WHAT IS EXPECTED ->
Could you copy every line of the data that contains "Epargne"?

++++ EXERCISE MATERIALS

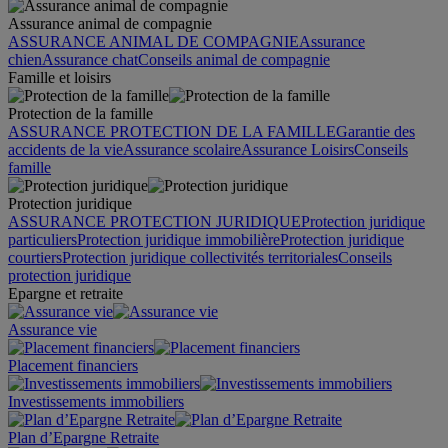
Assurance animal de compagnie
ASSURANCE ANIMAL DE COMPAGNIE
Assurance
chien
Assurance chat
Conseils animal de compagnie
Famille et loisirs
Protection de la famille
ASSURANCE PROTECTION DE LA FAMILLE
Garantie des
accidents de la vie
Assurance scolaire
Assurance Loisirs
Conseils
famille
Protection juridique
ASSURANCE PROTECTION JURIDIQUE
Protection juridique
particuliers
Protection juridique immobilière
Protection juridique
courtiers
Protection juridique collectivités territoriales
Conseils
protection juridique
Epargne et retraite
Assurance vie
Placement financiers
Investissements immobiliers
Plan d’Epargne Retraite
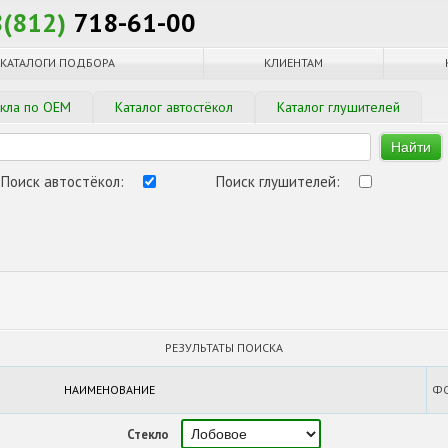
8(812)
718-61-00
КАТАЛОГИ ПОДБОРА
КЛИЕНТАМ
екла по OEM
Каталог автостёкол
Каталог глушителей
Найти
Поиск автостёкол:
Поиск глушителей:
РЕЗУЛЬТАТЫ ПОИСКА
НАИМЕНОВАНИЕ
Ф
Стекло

++++++++
++++ EXERCISE MATERIALS

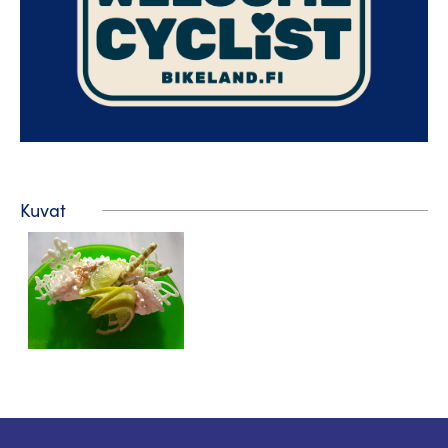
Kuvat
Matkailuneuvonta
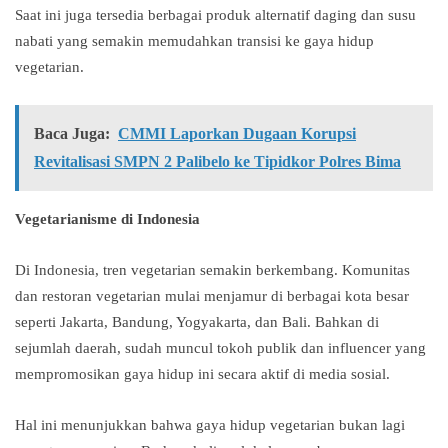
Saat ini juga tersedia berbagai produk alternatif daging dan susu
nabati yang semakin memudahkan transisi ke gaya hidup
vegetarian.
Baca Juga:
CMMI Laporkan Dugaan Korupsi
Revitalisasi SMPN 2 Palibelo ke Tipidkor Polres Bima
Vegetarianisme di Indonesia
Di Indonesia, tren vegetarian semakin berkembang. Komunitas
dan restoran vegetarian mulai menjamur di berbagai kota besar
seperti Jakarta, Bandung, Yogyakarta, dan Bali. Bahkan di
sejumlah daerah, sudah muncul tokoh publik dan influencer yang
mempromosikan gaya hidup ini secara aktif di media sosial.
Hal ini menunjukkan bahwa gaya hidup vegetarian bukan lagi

++++++++

ANSWER TO THIS TASK ->
Epargne et retraite
Plan d’Epargne Retraite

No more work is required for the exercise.